** Data provided **
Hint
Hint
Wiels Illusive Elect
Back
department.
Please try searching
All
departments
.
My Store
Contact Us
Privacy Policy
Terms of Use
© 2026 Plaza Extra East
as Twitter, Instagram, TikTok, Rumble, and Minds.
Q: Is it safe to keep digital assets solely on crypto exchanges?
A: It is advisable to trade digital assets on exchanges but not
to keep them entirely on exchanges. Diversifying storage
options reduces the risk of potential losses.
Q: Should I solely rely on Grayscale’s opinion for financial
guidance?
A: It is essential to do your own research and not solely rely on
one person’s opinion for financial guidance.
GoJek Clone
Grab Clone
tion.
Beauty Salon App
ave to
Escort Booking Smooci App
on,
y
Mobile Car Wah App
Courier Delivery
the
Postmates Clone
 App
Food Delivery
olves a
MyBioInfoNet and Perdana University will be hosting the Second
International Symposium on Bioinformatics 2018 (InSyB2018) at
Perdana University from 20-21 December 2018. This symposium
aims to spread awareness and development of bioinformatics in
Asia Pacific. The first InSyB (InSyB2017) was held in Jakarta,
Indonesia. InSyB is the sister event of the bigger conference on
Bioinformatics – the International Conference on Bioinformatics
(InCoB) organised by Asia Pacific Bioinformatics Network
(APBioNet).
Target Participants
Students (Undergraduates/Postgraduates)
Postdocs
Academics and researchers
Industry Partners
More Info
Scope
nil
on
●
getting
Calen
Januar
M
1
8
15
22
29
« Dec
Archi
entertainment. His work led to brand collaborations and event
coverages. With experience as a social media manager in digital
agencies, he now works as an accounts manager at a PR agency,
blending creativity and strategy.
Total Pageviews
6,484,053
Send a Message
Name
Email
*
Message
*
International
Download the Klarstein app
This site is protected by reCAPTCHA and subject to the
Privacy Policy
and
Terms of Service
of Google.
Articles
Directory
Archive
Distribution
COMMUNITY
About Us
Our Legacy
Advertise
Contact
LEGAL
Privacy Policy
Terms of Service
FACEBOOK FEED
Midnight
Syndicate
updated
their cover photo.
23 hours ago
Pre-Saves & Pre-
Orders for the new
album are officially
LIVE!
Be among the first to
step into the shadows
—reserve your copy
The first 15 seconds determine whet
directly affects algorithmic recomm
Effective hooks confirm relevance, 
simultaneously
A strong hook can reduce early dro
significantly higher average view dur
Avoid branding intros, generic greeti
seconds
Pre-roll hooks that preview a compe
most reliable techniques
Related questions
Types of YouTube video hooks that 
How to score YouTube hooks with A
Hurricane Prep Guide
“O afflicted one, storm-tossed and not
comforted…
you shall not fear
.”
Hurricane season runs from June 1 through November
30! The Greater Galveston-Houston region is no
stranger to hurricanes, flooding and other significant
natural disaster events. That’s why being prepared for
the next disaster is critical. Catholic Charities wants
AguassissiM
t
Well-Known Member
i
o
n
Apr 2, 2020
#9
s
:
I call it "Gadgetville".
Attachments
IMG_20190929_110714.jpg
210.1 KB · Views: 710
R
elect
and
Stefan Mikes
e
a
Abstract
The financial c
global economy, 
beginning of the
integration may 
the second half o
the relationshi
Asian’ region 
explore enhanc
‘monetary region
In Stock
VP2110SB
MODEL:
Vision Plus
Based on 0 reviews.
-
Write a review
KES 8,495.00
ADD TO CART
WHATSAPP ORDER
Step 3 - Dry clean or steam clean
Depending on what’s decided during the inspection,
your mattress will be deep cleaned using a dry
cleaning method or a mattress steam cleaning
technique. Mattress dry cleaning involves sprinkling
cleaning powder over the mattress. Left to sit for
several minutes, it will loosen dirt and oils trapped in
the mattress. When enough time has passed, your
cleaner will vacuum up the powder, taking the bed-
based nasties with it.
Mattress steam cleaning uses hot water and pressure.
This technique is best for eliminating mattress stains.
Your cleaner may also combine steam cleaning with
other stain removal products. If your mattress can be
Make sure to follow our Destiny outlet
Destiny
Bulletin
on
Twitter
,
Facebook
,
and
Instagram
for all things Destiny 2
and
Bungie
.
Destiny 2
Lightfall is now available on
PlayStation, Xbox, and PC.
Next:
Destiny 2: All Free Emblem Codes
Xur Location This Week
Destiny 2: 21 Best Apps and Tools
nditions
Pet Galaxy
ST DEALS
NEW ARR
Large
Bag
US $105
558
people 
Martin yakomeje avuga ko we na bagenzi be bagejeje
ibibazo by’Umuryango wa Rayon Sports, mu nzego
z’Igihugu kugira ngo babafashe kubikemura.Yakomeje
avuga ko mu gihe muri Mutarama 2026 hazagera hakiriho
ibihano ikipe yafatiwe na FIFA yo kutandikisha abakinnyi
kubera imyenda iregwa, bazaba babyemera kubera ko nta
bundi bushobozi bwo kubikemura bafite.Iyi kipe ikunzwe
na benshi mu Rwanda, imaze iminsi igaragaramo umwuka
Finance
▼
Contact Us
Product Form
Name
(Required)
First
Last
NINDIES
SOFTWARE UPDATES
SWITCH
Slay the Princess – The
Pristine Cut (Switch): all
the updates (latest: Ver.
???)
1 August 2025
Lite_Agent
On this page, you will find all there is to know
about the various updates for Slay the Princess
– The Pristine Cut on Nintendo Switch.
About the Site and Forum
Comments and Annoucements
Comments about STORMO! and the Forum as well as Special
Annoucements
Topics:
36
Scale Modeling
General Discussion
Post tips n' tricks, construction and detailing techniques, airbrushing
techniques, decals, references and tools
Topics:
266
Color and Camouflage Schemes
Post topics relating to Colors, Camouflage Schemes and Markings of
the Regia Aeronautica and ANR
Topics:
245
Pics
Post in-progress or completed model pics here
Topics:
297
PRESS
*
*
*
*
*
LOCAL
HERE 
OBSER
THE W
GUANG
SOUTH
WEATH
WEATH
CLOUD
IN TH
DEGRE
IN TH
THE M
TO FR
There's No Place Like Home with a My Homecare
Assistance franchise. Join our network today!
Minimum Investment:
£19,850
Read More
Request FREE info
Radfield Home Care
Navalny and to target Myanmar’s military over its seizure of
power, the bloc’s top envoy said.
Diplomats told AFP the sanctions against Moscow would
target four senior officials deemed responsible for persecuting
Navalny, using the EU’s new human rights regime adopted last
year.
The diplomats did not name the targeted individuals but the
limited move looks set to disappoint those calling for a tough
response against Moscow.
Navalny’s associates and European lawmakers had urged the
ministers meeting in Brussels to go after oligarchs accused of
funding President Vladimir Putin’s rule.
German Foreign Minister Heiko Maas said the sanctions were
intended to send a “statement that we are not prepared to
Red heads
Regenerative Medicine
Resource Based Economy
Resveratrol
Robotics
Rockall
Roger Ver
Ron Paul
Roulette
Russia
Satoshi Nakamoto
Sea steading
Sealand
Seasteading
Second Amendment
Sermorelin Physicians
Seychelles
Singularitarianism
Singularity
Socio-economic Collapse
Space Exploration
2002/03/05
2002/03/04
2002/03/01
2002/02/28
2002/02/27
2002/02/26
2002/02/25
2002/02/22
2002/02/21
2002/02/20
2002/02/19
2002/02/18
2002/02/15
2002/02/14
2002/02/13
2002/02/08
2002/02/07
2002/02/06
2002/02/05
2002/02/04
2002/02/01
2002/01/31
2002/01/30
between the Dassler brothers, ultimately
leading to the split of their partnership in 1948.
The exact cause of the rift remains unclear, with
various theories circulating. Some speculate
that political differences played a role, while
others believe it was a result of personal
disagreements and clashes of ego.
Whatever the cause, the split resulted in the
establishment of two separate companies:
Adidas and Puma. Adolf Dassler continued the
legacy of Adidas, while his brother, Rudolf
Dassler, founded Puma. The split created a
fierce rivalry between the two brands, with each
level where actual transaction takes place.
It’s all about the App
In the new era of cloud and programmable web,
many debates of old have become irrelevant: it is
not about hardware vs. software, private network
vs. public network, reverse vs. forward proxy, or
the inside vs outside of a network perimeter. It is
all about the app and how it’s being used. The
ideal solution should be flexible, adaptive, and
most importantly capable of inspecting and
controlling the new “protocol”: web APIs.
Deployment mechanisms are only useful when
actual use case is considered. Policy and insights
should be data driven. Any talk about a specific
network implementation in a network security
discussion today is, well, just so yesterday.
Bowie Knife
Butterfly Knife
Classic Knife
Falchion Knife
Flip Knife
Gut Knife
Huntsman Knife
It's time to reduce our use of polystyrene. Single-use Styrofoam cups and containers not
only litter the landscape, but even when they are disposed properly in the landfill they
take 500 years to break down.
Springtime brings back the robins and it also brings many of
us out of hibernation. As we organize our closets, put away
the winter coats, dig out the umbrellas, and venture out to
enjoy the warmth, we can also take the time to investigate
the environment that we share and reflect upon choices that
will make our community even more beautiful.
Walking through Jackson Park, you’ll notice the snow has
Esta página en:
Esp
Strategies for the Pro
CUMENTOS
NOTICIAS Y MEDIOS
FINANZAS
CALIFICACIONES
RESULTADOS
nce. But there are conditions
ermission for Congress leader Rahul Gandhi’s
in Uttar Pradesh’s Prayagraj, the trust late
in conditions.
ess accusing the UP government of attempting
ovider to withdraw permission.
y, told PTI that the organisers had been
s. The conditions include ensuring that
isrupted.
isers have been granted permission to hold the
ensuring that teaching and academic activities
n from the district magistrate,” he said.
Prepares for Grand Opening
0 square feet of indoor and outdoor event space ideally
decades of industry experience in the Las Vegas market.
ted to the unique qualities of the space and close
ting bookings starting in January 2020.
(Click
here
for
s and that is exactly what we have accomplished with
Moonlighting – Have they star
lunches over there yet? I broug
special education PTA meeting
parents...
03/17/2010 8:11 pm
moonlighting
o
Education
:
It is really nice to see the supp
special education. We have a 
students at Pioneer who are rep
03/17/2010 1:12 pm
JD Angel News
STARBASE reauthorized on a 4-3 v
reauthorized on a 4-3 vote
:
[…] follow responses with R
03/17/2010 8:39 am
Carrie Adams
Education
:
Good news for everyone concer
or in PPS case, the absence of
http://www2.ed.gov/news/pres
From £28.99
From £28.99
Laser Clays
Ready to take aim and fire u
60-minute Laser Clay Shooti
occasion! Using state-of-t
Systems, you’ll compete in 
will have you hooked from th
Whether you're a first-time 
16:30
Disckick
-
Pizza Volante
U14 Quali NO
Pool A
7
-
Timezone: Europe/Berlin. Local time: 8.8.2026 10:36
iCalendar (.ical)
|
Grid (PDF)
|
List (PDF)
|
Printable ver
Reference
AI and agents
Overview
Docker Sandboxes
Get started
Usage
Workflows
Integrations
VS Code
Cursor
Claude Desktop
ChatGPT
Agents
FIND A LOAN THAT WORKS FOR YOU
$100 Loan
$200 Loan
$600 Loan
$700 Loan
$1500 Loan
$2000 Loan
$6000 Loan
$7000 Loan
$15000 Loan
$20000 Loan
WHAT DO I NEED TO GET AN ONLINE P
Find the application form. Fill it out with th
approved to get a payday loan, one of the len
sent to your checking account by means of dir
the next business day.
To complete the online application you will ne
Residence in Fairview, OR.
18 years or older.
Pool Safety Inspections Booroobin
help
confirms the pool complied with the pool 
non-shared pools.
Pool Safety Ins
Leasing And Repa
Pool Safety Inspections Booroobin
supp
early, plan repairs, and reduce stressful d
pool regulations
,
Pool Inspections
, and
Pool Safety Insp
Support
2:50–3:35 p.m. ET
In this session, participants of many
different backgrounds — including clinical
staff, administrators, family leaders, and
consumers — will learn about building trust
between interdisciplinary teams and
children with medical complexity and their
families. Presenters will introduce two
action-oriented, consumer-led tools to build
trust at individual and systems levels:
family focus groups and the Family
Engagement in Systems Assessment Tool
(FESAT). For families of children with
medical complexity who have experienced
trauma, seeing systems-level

** What you are asked to do **
An exact copy of the lines above, from the one containing "Satoshi Nakamoto" through the one containing "various theories circulating. Some speculate", is the whole of the answer.

** Problem solution **
Satoshi Nakamoto
Sea steading
Sealand
Seasteading
Second Amendment
Sermorelin Physicians
Seychelles
Singularitarianism
Singularity
Socio-economic Collapse
Space Exploration
2002/03/05
2002/03/04
2002/03/01
2002/02/28
2002/02/27
2002/02/26
2002/02/25
2002/02/22
2002/02/21
2002/02/20
2002/02/19
2002/02/18
2002/02/15
2002/02/14
2002/02/13
2002/02/08
2002/02/07
2002/02/06
2002/02/05
2002/02/04
2002/02/01
2002/01/31
2002/01/30
between the Dassler brothers, ultimately
leading to the split of their partnership in 1948.
The exact cause of the rift remains unclear, with
various theories circulating. Some speculate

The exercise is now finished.